__WHAT YOU HAVE TO DO__:
Would you repeat each line below exactly, without the pictures?

□ □ □ □

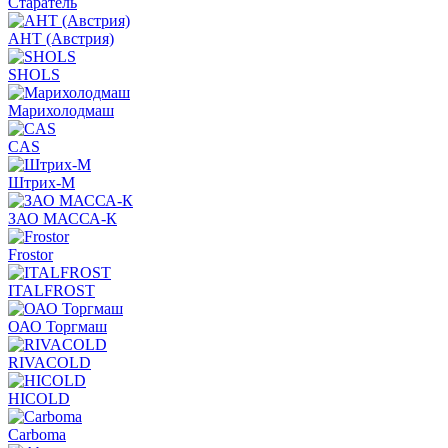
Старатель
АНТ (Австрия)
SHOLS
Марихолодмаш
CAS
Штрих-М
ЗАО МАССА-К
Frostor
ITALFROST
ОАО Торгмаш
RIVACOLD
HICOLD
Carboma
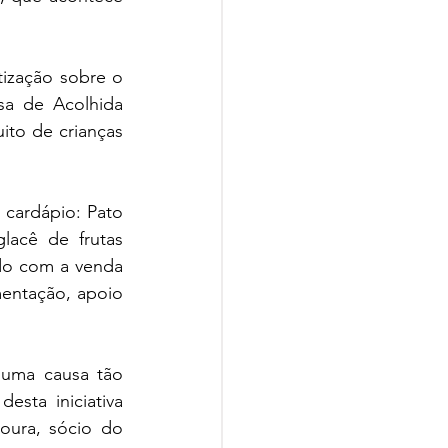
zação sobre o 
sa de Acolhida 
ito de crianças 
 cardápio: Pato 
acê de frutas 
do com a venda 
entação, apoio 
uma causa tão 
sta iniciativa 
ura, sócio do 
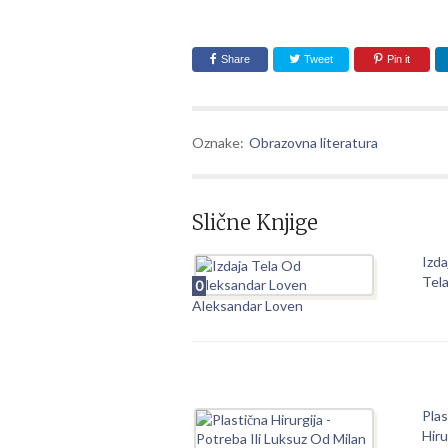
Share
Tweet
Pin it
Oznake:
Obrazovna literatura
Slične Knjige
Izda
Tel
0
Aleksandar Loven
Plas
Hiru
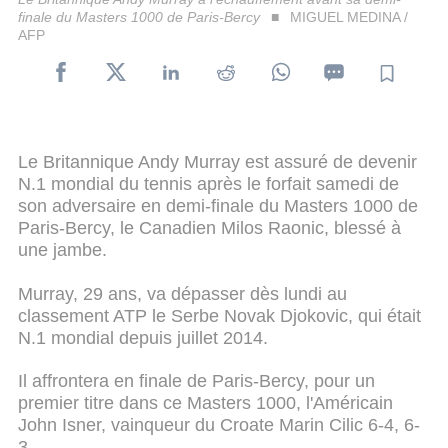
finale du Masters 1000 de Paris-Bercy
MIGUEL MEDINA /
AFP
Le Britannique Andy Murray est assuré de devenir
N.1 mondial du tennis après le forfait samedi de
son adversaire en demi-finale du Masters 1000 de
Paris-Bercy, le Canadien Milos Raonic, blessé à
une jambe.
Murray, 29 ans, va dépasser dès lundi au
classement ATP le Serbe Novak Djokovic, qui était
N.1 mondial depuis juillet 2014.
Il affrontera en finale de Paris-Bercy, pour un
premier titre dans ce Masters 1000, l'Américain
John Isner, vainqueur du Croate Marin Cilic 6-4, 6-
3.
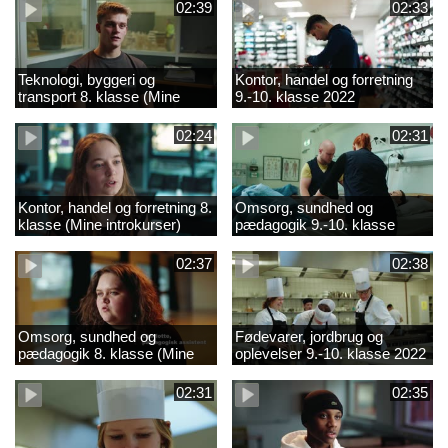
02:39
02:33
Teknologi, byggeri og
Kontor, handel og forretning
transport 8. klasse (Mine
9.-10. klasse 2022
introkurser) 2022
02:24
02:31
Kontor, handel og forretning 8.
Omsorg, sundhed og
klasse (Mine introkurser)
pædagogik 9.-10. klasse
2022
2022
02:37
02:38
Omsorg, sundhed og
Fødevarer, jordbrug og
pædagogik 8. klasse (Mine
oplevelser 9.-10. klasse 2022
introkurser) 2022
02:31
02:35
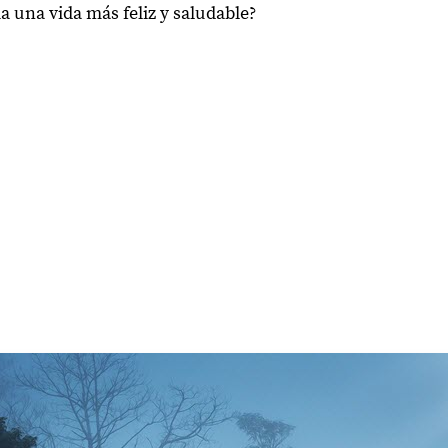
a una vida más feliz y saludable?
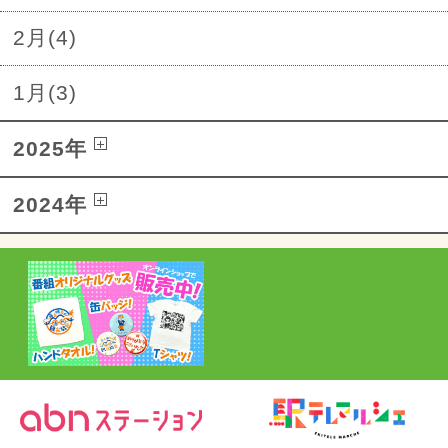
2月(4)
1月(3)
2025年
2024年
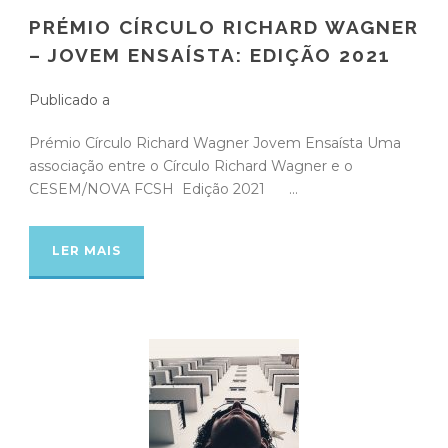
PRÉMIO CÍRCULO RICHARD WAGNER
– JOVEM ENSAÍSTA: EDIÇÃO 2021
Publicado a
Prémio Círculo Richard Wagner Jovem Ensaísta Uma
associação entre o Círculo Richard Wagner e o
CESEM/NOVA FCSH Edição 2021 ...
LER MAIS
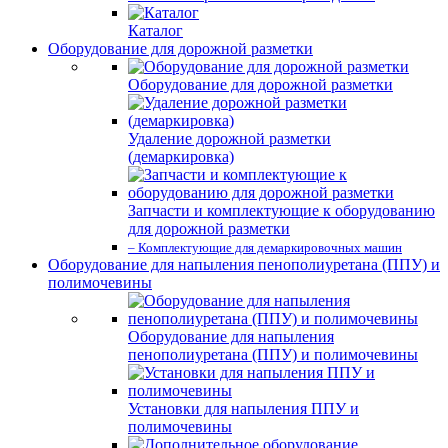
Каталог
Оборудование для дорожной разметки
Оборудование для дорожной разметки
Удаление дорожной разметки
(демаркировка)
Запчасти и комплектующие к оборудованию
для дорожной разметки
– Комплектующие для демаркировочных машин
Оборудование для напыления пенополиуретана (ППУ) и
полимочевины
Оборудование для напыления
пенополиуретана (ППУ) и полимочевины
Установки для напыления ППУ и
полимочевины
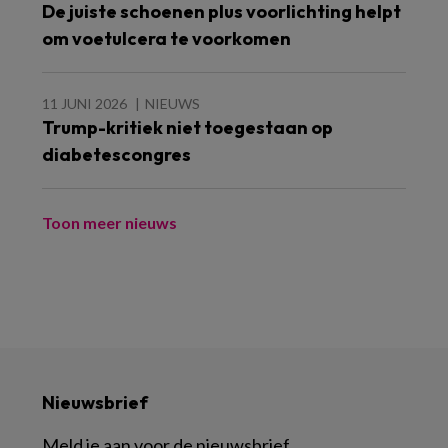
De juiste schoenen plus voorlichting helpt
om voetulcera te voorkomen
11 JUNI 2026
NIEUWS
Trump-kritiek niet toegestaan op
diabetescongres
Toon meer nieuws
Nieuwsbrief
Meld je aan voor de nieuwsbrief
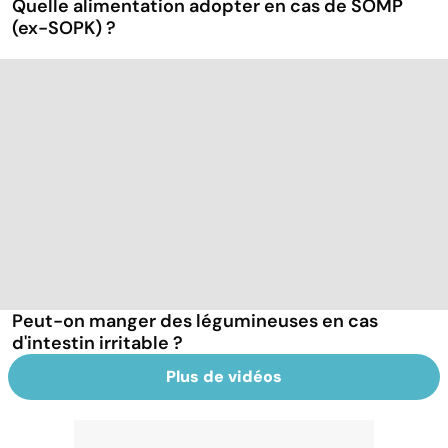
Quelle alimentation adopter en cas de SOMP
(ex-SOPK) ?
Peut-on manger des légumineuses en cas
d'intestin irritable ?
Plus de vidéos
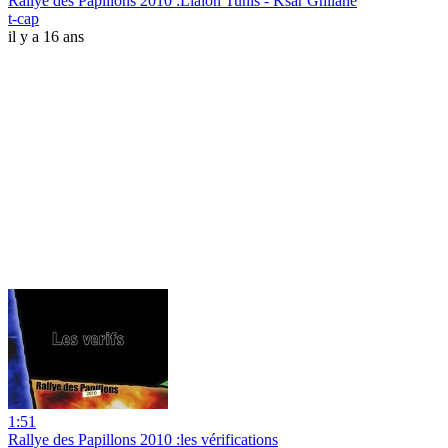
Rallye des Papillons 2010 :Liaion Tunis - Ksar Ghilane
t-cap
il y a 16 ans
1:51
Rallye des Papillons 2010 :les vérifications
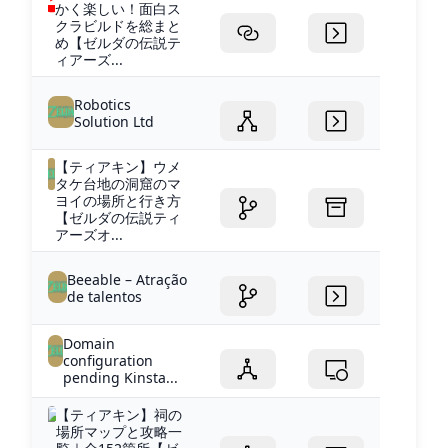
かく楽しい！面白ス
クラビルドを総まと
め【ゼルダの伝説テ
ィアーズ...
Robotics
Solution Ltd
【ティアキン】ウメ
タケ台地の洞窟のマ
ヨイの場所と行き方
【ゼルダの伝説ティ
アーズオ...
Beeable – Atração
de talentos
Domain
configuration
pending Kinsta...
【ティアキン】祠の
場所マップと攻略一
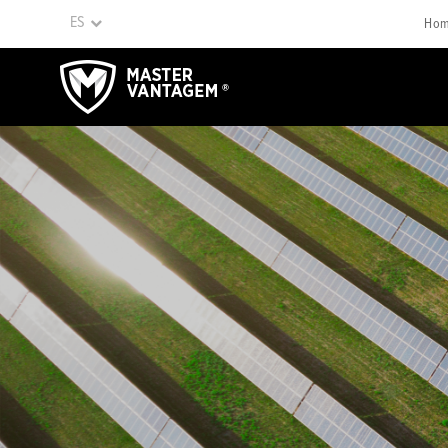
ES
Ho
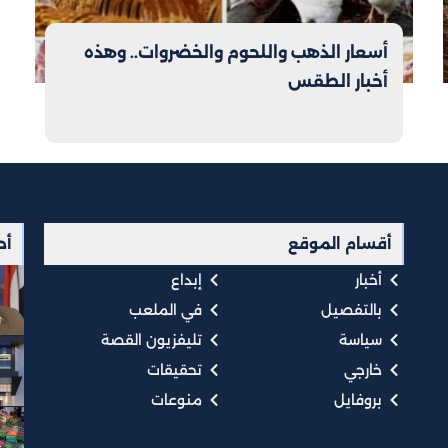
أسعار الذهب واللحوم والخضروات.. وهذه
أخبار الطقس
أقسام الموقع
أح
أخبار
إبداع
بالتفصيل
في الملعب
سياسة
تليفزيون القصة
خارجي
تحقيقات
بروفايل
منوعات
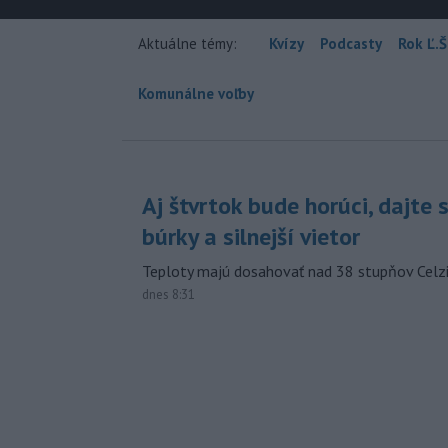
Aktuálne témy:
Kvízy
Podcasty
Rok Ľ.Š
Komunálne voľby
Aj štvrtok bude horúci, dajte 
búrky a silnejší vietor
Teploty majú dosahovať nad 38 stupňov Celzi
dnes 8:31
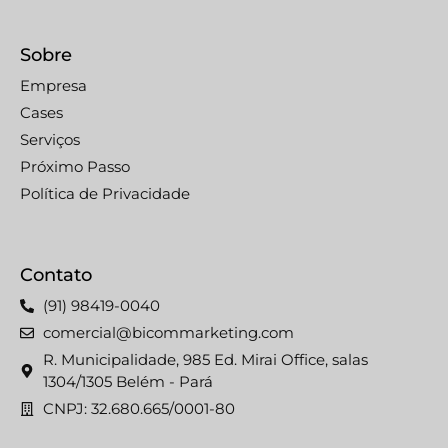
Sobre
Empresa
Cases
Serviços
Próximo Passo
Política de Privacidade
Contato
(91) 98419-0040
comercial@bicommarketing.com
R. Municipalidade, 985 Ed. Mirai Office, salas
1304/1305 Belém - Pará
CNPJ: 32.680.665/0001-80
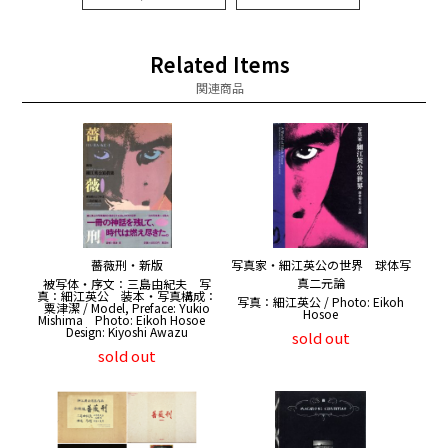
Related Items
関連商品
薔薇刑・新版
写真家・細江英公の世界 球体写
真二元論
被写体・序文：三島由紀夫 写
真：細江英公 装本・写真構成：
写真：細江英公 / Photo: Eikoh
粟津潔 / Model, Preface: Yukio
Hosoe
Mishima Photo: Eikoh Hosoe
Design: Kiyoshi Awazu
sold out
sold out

□ □ □ □

__RESULT FOR THIS TASK__:
Старатель
АНТ (Австрия)
SHOLS
Марихолодмаш
CAS
Штрих-М
ЗАО МАССА-К
Frostor
ITALFROST
ОАО Торгмаш
RIVACOLD
HICOLD
Carboma
zação sobre o 
sa de Acolhida 
ito de crianças 
 cardápio: Pato 
acê de frutas 
do com a venda 
entação, apoio 
uma causa tão 
sta iniciativa 
ura, sócio do 
Share
Tweet
Pin it
Oznake:
Obrazovna literatura
Slične Knjige
Izda
Tel
0
Aleksandar Loven
Plas
Hiru
finale du Masters 1000 de Paris-Bercy
MIGUEL MEDINA /
AFP
Le Britannique Andy Murray est assuré de devenir
N.1 mondial du tennis après le forfait samedi de
son adversaire en demi-finale du Masters 1000 de
Paris-Bercy, le Canadien Milos Raonic, blessé à
une jambe.
Murray, 29 ans, va dépasser dès lundi au
classement ATP le Serbe Novak Djokovic, qui était
N.1 mondial depuis juillet 2014.
Il affrontera en finale de Paris-Bercy, pour un
premier titre dans ce Masters 1000, l'Américain
John Isner, vainqueur du Croate Marin Cilic 6-4, 6-
3.
02:39
02:33
Teknologi, byggeri og
Kontor, handel og forretning
transport 8. klasse (Mine
9.-10. klasse 2022
introkurser) 2022
02:24
02:31
Kontor, handel og forretning 8.
Omsorg, sundhed og
klasse (Mine introkurser)
pædagogik 9.-10. klasse
2022
2022
02:37
02:38
Omsorg, sundhed og
Fødevarer, jordbrug og
pædagogik 8. klasse (Mine
oplevelser 9.-10. klasse 2022
introkurser) 2022
02:31
02:35
a una vida más feliz y saludable?
2月(4)
1月(3)
2025年
2024年
PRÉMIO CÍRCULO RICHARD WAGNER
– JOVEM ENSAÍSTA: EDIÇÃO 2021
Publicado a
Prémio Círculo Richard Wagner Jovem Ensaísta Uma
associação entre o Círculo Richard Wagner e o
CESEM/NOVA FCSH Edição 2021 ...
LER MAIS
Каталог
Оборудование для дорожной разметки
Оборудование для дорожной разметки
Удаление дорожной разметки
(демаркировка)
Запчасти и комплектующие к оборудованию
для дорожной разметки
– Комплектующие для демаркировочных машин
Оборудование для напыления пенополиуретана (ППУ) и
полимочевины
Оборудование для напыления
пенополиуретана (ППУ) и полимочевины
Установки для напыления ППУ и
полимочевины
De juiste schoenen plus voorlichting helpt
om voetulcera te voorkomen
11 JUNI 2026
NIEUWS
Trump-kritiek niet toegestaan op
diabetescongres
Toon meer nieuws
Nieuwsbrief
Meld je aan voor de nieuwsbrief
Quelle alimentation adopter en cas de SOMP
(ex-SOPK) ?
Peut-on manger des légumineuses en cas
d'intestin irritable ?
Plus de vidéos
Rallye des Papillons 2010 :Liaion Tunis - Ksar Ghilane
t-cap
il y a 16 ans
1:51
Rallye des Papillons 2010 :les vérifications
かく楽しい！面白ス
クラビルドを総まと
め【ゼルダの伝説テ
ィアーズ...
Robotics
Solution Ltd
【ティアキン】ウメ
タケ台地の洞窟のマ
ヨイの場所と行き方
【ゼルダの伝説ティ
アーズオ...
Beeable – Atração
de talentos
Domain
configuration
pending Kinsta...
【ティアキン】祠の
場所マップと攻略一
ES
Ho
أسعار الذهب واللحوم والخضروات.. وهذه
أخبار الطقس
أقسام الموقع
أح
أخبار
إبداع
بالتفصيل
في الملعب
سياسة
تليفزيون القصة
خارجي
تحقيقات
بروفايل
منوعات
Aktuálne témy:
Kvízy
Podcasty
Rok Ľ.Š
Komunálne voľby
Aj štvrtok bude horúci, dajte 
búrky a silnejší vietor
Teploty majú dosahovať nad 38 stupňov Celzi
dnes 8:31
Sobre
Empresa
Cases
Serviços
Próximo Passo
Política de Privacidade
Contato
(91) 98419-0040
comercial@bicommarketing.com
R. Municipalidade, 985 Ed. Mirai Office, salas
1304/1305 Belém - Pará
CNPJ: 32.680.665/0001-80
Related Items
関連商品
薔薇刑・新版
写真家・細江英公の世界 球体写
真二元論
被写体・序文：三島由紀夫 写
真：細江英公 装本・写真構成：
写真：細江英公 / Photo: Eikoh
粟津潔 / Model, Preface: Yukio
Hosoe
Mishima Photo: Eikoh Hosoe
Design: Kiyoshi Awazu
sold out
sold out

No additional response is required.